The Fog of Geopolitics
On February 28, the U.S. launched a large-scale military offensive against Iran following weeks of military buildup in the region. The escalation materially increased geopolitical risk and injected renewed volatility into financial markets. Equity markets retreated and bond yields edged higher in response to a sharp rise in energy prices amid worries of supply disruptions tied to a potential prolonged closure of the Strait of Hormuz—one of the world’s most critical energy transit routes.
In moments like these, we believe considering history provides valuable perspective. While geopolitical shocks often generate short-term market turbulence, occasionally severe, they have historically had limited influence on longer-term market direction. Across roughly two dozen significant military conflicts since 1950, the S&P 500 delivered positive returns twelve months later nearly three-quarters of the time. Markets typically adapt as uncertainty gradually gives way to clearer policy direction and improved economic visibility, making these episodes more transitional than structural in nature.
Nevertheless, military conflicts are inherently unpredictable. As such, the balance of risks surrounding the economic outlook has likely worsened at the margin.
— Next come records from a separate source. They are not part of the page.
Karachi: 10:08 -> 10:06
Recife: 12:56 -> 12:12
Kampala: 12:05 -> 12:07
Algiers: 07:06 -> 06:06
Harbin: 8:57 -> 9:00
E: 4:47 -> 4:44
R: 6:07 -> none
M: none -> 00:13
In our view, oil prices remain the key transmission channel to monitor. The $100-per-barrel level represents an important psychological and economic threshold, as sustained increases could adversely influence consumer spending and inflation. We expect financial markets will remain sensitive to energy prices in the near term, and a durable decline in oil would help build confidence that tensions are receding and market volatility could begin to normalize.
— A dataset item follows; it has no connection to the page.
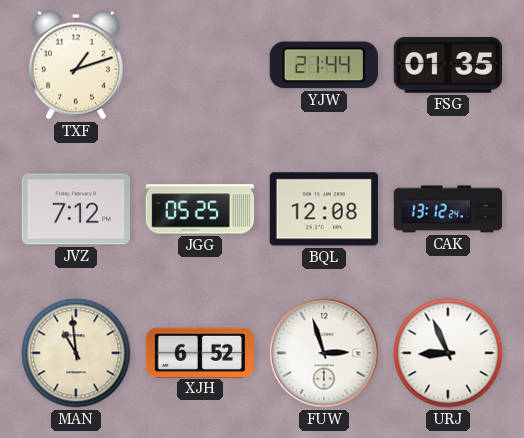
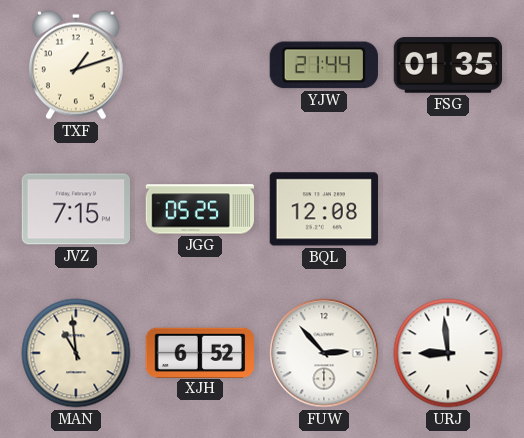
JVZ: 7:12 -> 7:15
CAK: 13:12 -> none
FUW: 2:57 -> 2:53
URJ: 8:56 -> 8:59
Despite heightened uncertainty, macro conditions remain reasonably constructive. The world economy was on a sturdy foundation prior to the conflict, underscored by broadening growth momentum and strong corporate earnings trends. This suggests to us that businesses and markets entered this period of geopolitical tension from a position of relative resilience.
Takeaway
Renewed Middle East conflict has produced the expected reaction: uncomfortable volatility alongside sharply higher energy prices. The key unknown, which markets are struggling most to assess, is the length of the conflict. Inconsistent messaging from the U.S. administration has added to the uncertainty, limiting visibility for investors.
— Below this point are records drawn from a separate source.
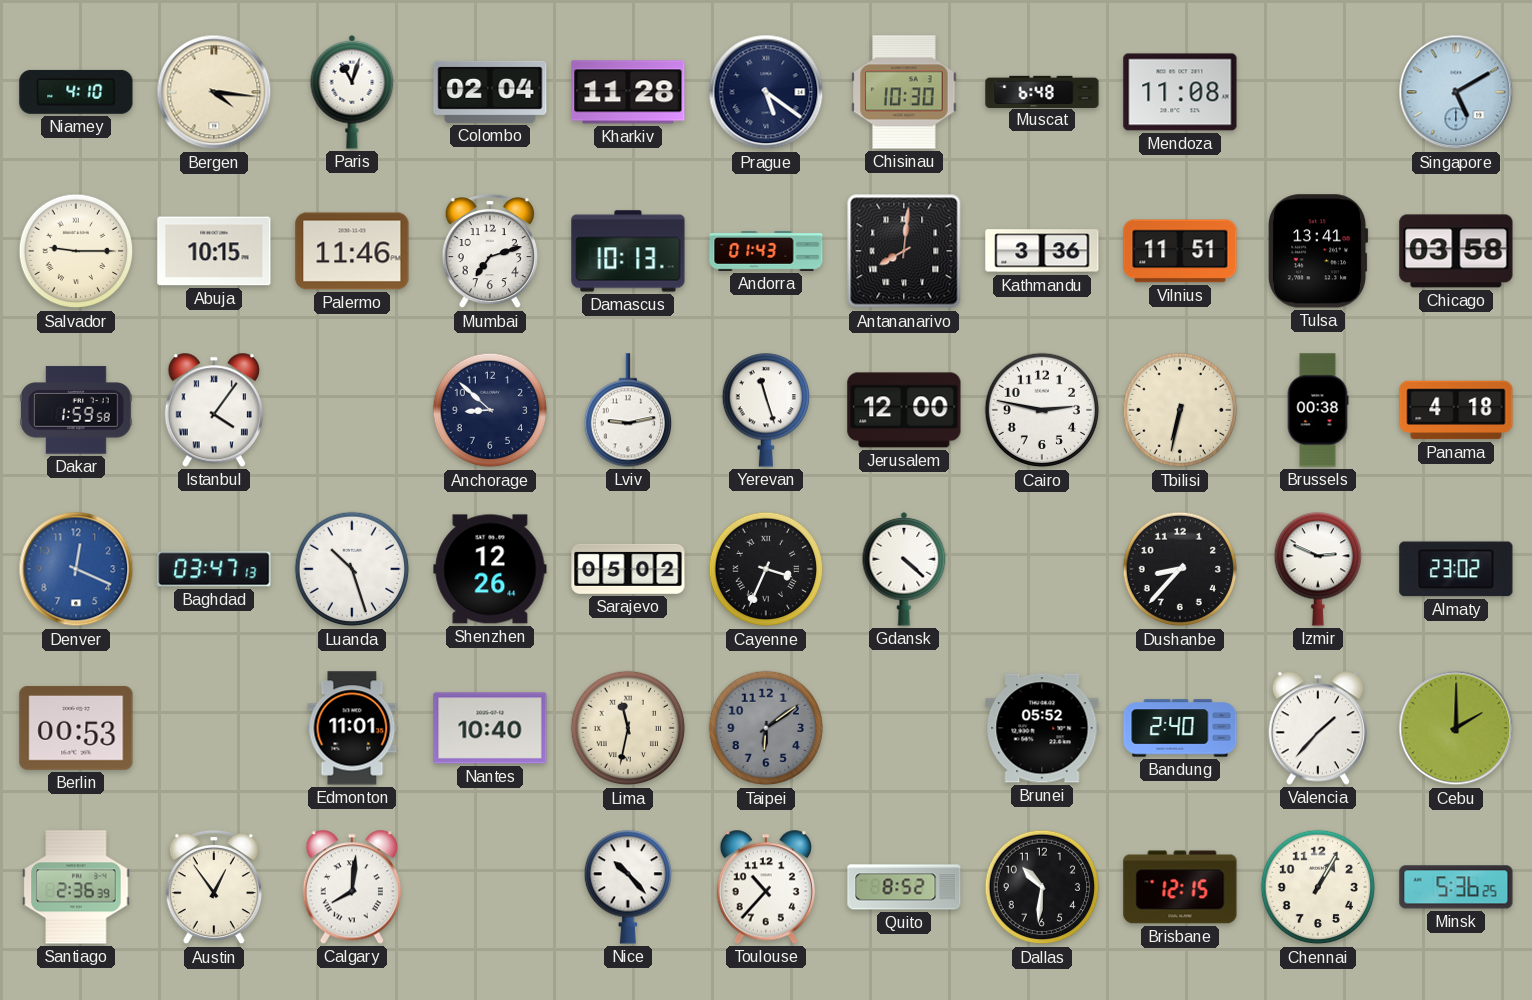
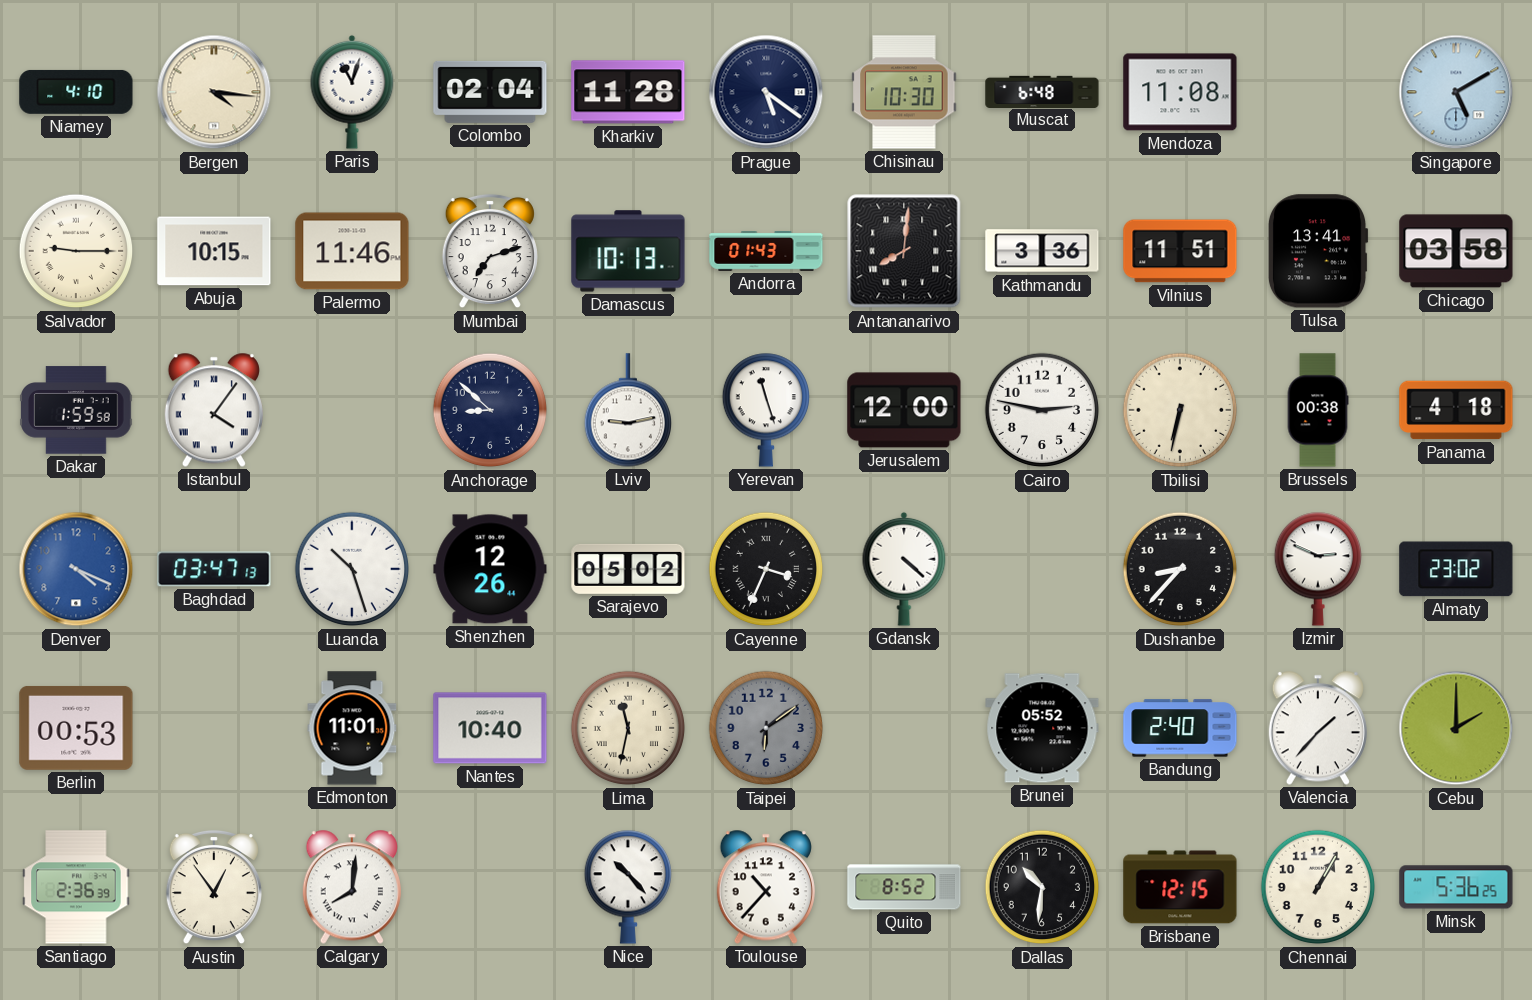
Denver: 12:19 -> 4:19
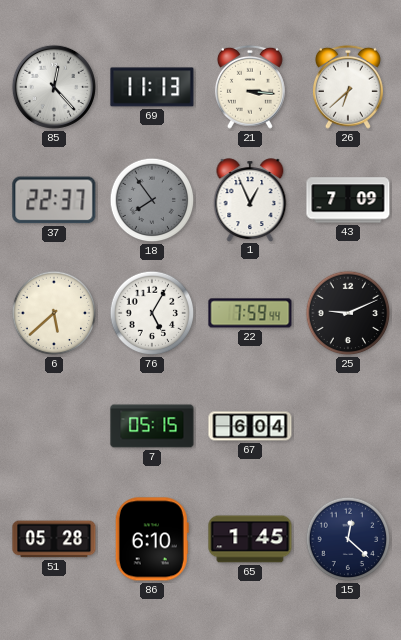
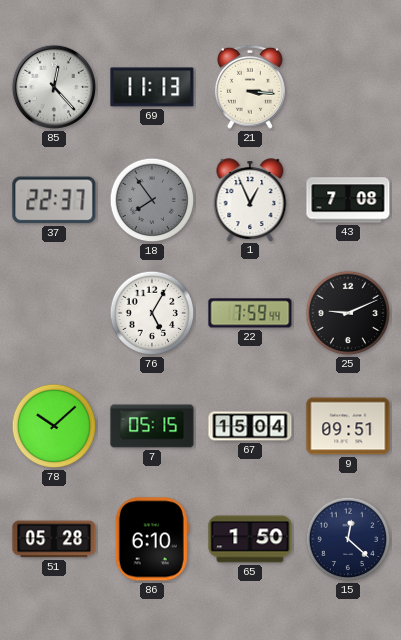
26: 6:38 -> none
43: 7:09 -> 7:08
6: 5:38 -> none
78: none -> 10:08
67: 6:04 -> 15:04
9: none -> 09:51
65: 1:45 -> 1:50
The economic outlook understandably feels less certain than it did two weeks ago, and we are closely monitoring for signs that financial or economic stress may be emerging. With a wider range of possible outcomes now in play, maintaining discipline becomes especially important.
While markets may remain unsettled in the short term, longer-term outcomes ultimately reflect fundamentals such as economic growth and corporate earnings trajectory. In our view, recent events continue to highlight the value of diversification and remaining aligned with long-term investment goals as a prudent approach to navigating inevitable periods of uncertainty.